Ainda na linha de raciocínio de
Roberto Gonçalves, os atos jurídicos lícitos dividem-se em: ato jurídico em
sentido estrito, negócio jurídico e ato-fato jurídico. Como as ações humanas
que produzem efeitos jurídicos demandam disciplina diversa, conforme a lei lhes
atribua consequências, com base no maior ou menor relevo que confira à vontade
de quem as pratica, o Código Civil de 2002 adotou a técnica moderna de
distinguir, de um lado, o negócio jurídico, que exige vontade qualificada
(contrato de compra e venda, p. ex.), e, de outro, os demais atos jurídicos
lícitos (v. Livro III, Título I,
Capítulo IV, n. 24, retro): o ato
jurídico em sentido estrito ocupação decorrente da pesca, p. ex., em que basta
a simples intenção de tornar-se proprietário da res nullius, que é o peixe) e o ato-fato jurídico (encontro de
tesouro, que demanda apenas o ato material de achar, independentemente da
vontade ou consciência do inventor). Aos dois últimos manda o Código aplicar, apenas no que couber (não se pode falar
em fraude contra credores em matéria de ocupação, p. ex.), os princípios
disciplinadores do negócio jurídico. (Roberto Gonçalves, Direito civil comentado, 2010 – pp. 490-491 - pdf – parte geral).
Esclarecimento:
Foi apresentada
na Câmara dos Deputados, emenda supressiva do atual art 185 do Código de 2002,
a de n. 237, sob a alegação de que, além de não ter sentido prático na
contextura do Código Civil - a distinção entre negócios jurídicos e atos
jurídicos em sentido estrito é controvertida na doutrina, razão por que o
artigo seria dispensável. Na doutrina, José Paulo Cavalcanti, em candente
crítica, disse, entre outras coisas, que “cumpria ao Projeto estabelecer a
disciplina da figura supostamente autônoma, o que não fez” (Sobre o Projeto do Código Civil: Exposição
ao Instituto dos Advogados Brasileiros, Recife, 1978, p. 32, s.). A esses
argumentos, respondeu a Comissão Revisora: “Disciplinando-se uma das espécies
de ato jurídico, ou seja, o negócio jurídico (que é a mais importante delas), é
necessário dizer que, no que couber, essas regras se aplicam às demais espécies
de atos jurídicos que não sejam negócios jurídicos. Como, pois, dizer-se que a
regra não tem sentido prático? E o fato de ser controvertida – como acentua a
justificativa – a distinção entre negócio jurídico e ato jurídico em sentido
estrito só é verdadeiro na medida em que uns raros autores atacam a distinção,
que hoje domina francamente, e já foi acolhida pelo novíssimo Código Civil
português. Se a renitência de uns poucos for empecilho para que a ciência
avance, esta jamais progredirá. Ocupação é ato jurídico; contra é ato jurídico
– haverá quem pretenda que ambos se disciplinem exatamente pelos mesmos
princípios? É Cabível, por exemplo, falar-se em fraude contra credores em
matéria de ocupação? Um menor de 16 anos que pesca, não se torna dono do peixe?
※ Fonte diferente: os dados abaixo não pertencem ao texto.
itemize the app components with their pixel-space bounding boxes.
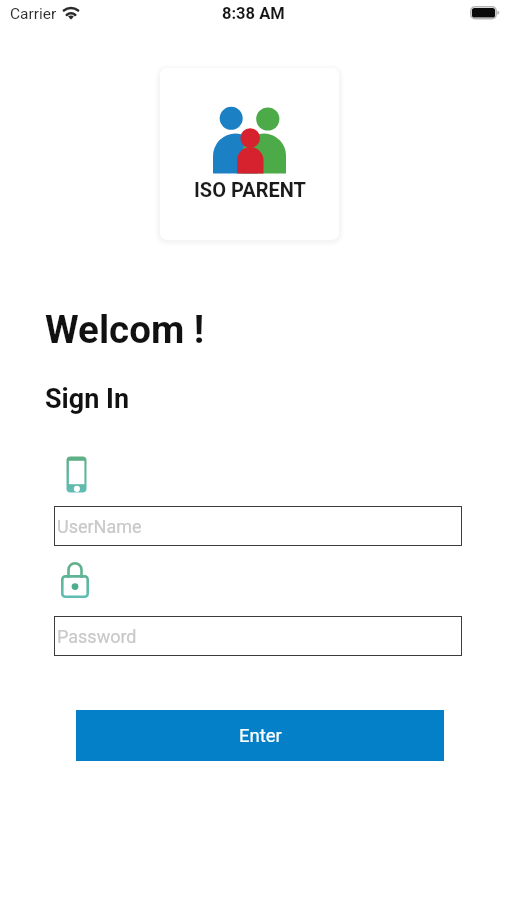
- staticText: Welcom !: [45, 307, 205, 352]
- other: Password: [61, 562, 89, 598]
- staticText: Sign In: [45, 383, 130, 415]
- staticText: ISO PARENT: [194, 178, 306, 201]
- staticText: Enter: [239, 725, 282, 747]
- staticText: Password: [57, 626, 137, 647]
- button[interactable]: Enter: [76, 710, 444, 761]
- staticText: Carrier: [10, 5, 57, 23]
- button[interactable]: Password: [54, 616, 462, 656]
- other: Phone number: [66, 456, 87, 493]
- other: Wi-Fi: [59, 4, 83, 22]
- staticText: 8:38 AM: [222, 4, 285, 23]
- button[interactable]: ISO PARENT: [160, 68, 339, 240]
- button[interactable]: UserName: [54, 506, 462, 546]
- staticText: UserName: [57, 516, 142, 537]
- other: Battery: [470, 6, 500, 20]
Ou alguém pretenderá que o ato de apoderamento é nulo, como seria o contrato
celebrado por esse menor? Que a distinção entre os atos jurídicos existe, não
há dúvida de que existe, embora nem sempre seja fácil classificar um
determinado ato nesta ou naquela categoria. Mas, ninguém nega a diferença entre
direito real e direito pessoal, embora haja entre eles uma zona cinzenta” (José
Carlos Moreira Alves, A parte geral, cit.,
pp. 149-150, apud,
Roberto Gonçalves,
Direito civil comentado, 2010 – pp. 489-490 - pdf – parte geral).